## WHAT THE EXERCISE ASKS
Copy each line of the records exactly, stopping only after the line that contains "consenso a queste" has been written, and leave pictures out.

## RECORDS PROVIDED
-- Opening Marker --

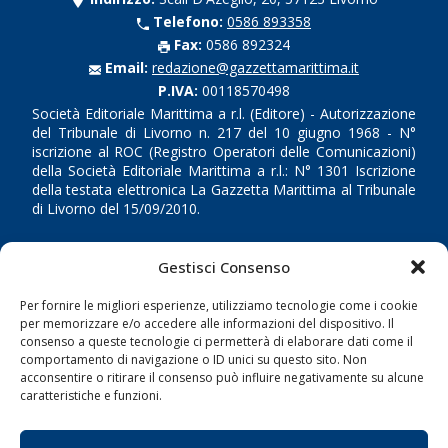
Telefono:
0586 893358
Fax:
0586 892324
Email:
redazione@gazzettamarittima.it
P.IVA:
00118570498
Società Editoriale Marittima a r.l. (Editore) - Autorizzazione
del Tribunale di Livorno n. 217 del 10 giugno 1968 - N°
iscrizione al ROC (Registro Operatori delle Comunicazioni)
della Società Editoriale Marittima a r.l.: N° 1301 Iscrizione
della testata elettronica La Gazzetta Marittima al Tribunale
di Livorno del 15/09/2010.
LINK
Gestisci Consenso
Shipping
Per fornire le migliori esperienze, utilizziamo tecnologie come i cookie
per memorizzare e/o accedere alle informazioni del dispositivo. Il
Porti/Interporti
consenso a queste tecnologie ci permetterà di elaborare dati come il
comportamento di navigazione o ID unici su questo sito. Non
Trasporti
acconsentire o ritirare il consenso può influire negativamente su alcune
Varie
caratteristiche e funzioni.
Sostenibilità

-- Closing Marker --

## TASK ANSWER
Telefono:
0586 893358
Fax:
0586 892324
Email:
redazione@gazzettamarittima.it
P.IVA:
00118570498
Società Editoriale Marittima a r.l. (Editore) - Autorizzazione
del Tribunale di Livorno n. 217 del 10 giugno 1968 - N°
iscrizione al ROC (Registro Operatori delle Comunicazioni)
della Società Editoriale Marittima a r.l.: N° 1301 Iscrizione
della testata elettronica La Gazzetta Marittima al Tribunale
di Livorno del 15/09/2010.
LINK
Gestisci Consenso
Shipping
Per fornire le migliori esperienze, utilizziamo tecnologie come i cookie
per memorizzare e/o accedere alle informazioni del dispositivo. Il
Porti/Interporti
consenso a queste tecnologie ci permetterà di elaborare dati come il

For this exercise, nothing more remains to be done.